Penambahan utang pada semester kedua tahun ini bisa berimbas pada penyempitan ruang fiskal pada 2020 sehingga dikhawatirkan mengganggu realisasi program pembangunan pemerintah.

YOGYAKARTA - Penambahan utang pada semester kedua tahun ini dikhawatirkan bisa memengaruhi beban Anggaran Pendapatan dan Belanja Negara (APBN) 2020. Ruang fiskal anggaran tahun depan diperkirakan kian menyempt karena pembayaran cicilan pokok dan bunga terus naik. "Bahkan pada 2020 ada utang jatuh tempo 237 triliun rupiah yang harus dibayar pemerintah.

Ruang fiskal makin sempit bisa membuat program-program utama Pak Jokowi tertunda," kata Peneliti Institute for Development of Economics and Finance (Indef), Bhima Yudhistira, kepada Koran Jakarta, Selasa (23/7). Dengan sempitnya ruang fiskal, Bhima memperkirakan subsidi energi akan menjadi sasaran pertama pemotongan anggaran.

Dia memperkirakan paling lambat pada 2020, akan terjadi kenaikan harga BBM dan listrik bersubsidi. "Rakyat kecil yang pertama akan jadi korban," tukas Bhima. Seperti diketahui, Badan Anggaran Dewan Perwakilan Rakyat (Banggar) DPR RI merestui pemerintah menambah utang dalam APBN 2019. D

engan pemerian lampu hijau itu, utang akan membengkak sekitar 14,65 triliun rupiah atau 4,07 persen dari pagu sebesar 359,25 triliun rupiah menjadi 373,9 triliun rupiah. Persetujuan tersebut dimaksudkan untuk mendukung belanja negara dan menjaga defisit anggaran dan keseimbangan primer.

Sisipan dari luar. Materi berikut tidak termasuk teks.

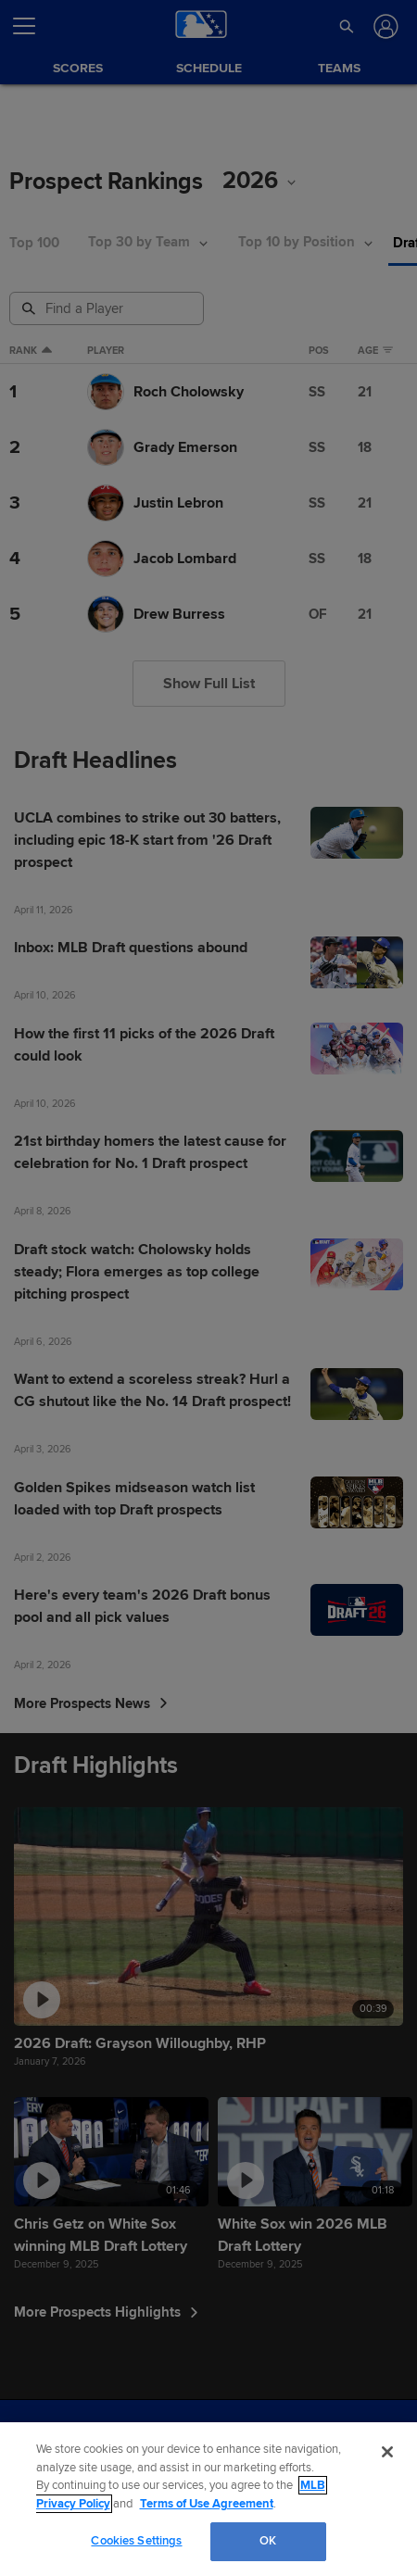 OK (267, 2540)
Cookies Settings (136, 2540)
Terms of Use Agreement (206, 2503)
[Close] (387, 2451)
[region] (208, 2499)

Defisit anggaran tahun ini diperkirakan membengkak mencapai 1,93 persen terhadap produk domestik bruto (PDB) dari ketentuan di APBN 2019 sebedsar 1,84 persen terhadap PDB. Selain itu, penambahan utang juga ditujukan untuk menjaga keseimbangan primer yang diperkirakan meningkat. Realisasi keseimbangan primer pada 2019 diprediksi mencapai defisit 34,7 triliun rupiah, di atas target awal sebesar negatif 20,1 triliun rupiah.

Perpajakan Seret

Direktur Indef, Ahmad Tauhid, menilai penambahan utang makin agresif tersebut disebabkan kegagalan pemerintah memperluas dan memperdalam basis pajak. Dia menambahkan penerimaan perpajakan pada semester I-2019 hanya tumbuh 5,4 persen, lebih lambat ketimbang pertumbuhan periode sama pada 2018 sebesar 14,3 persen.

Menurut Tauhid, dampak dari pelebaran defisit anggaran, pemerintah juga akan melakukan penghematan anggaran secara gradual sehingga diproyeksikan belanja negara 95,1 persen. Langkah itu sebagai upaya menyeimbangkan neraca anggaran. Namun, dia memperingatkan pengetatan anggaran itu akan berdampak pada penurunan peran konsumsi pemerintah terhadap pertumbuhan ekonomi yang saat ini kehilangan daya pacunya.

"Perekonomian akan tetap tetap tumbuh, tapi hanya paling tinggi 5,1 persen pada 2019. Salah satunya memang karena permintaan dari Tiongkok cenderung stagnan sehingga ekspor kita diperkirakan hanya sebesar 19-20 miliar dollar AS pada 2019," kata Tauhid.